Extracted page text data
- Opening Delimiter -
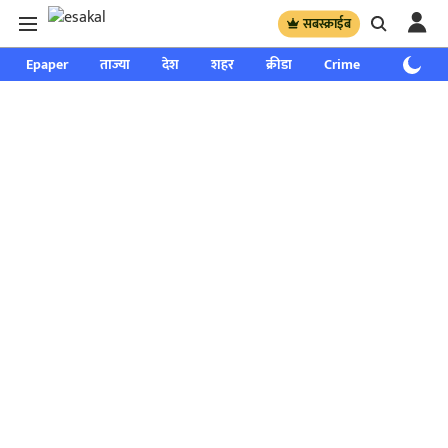
सबस्क्राईब
Epaper
ताज्या
देश
शहर
क्रीडा
Crime
साप्ताहिक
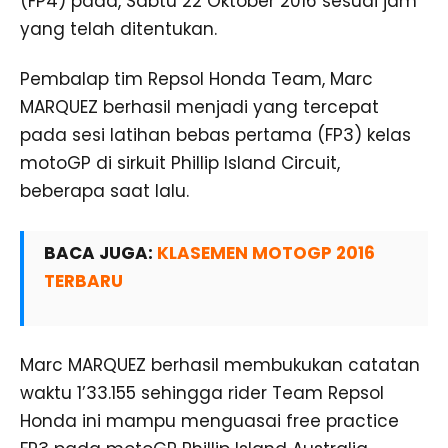
(FP4) pada, Sabtu 22 Oktober 2016 sesuai jam
yang telah ditentukan.
Pembalap tim Repsol Honda Team, Marc
MARQUEZ berhasil menjadi yang tercepat
pada sesi latihan bebas pertama (FP3) kelas
motoGP di sirkuit Phillip Island Circuit,
beberapa saat lalu.
BACA JUGA:
KLASEMEN MOTOGP 2016
TERBARU
Marc MARQUEZ berhasil membukukan catatan
waktu 1’33.155 sehingga rider Team Repsol
Honda ini mampu menguasai free practice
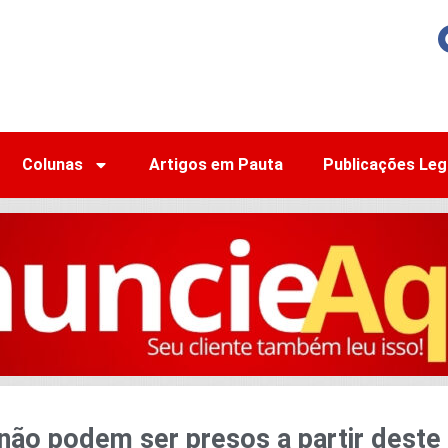
Colunas
Artigos em Pauta
Publicações Leg
não podem ser presos a partir deste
- Closing Delimiter -
About this exercise: Please reproduce each entry exactly as given and omit the pictures.

Exercise response:
सबस्क्राईब
Epaper
ताज्या
देश
शहर
क्रीडा
Crime
साप्ताहिक
(FP4) pada, Sabtu 22 Oktober 2016 sesuai jam
yang telah ditentukan.
Pembalap tim Repsol Honda Team, Marc
MARQUEZ berhasil menjadi yang tercepat
pada sesi latihan bebas pertama (FP3) kelas
motoGP di sirkuit Phillip Island Circuit,
beberapa saat lalu.
BACA JUGA:
KLASEMEN MOTOGP 2016
TERBARU
Marc MARQUEZ berhasil membukukan catatan
waktu 1’33.155 sehingga rider Team Repsol
Honda ini mampu menguasai free practice
Colunas
Artigos em Pauta
Publicações Leg
não podem ser presos a partir deste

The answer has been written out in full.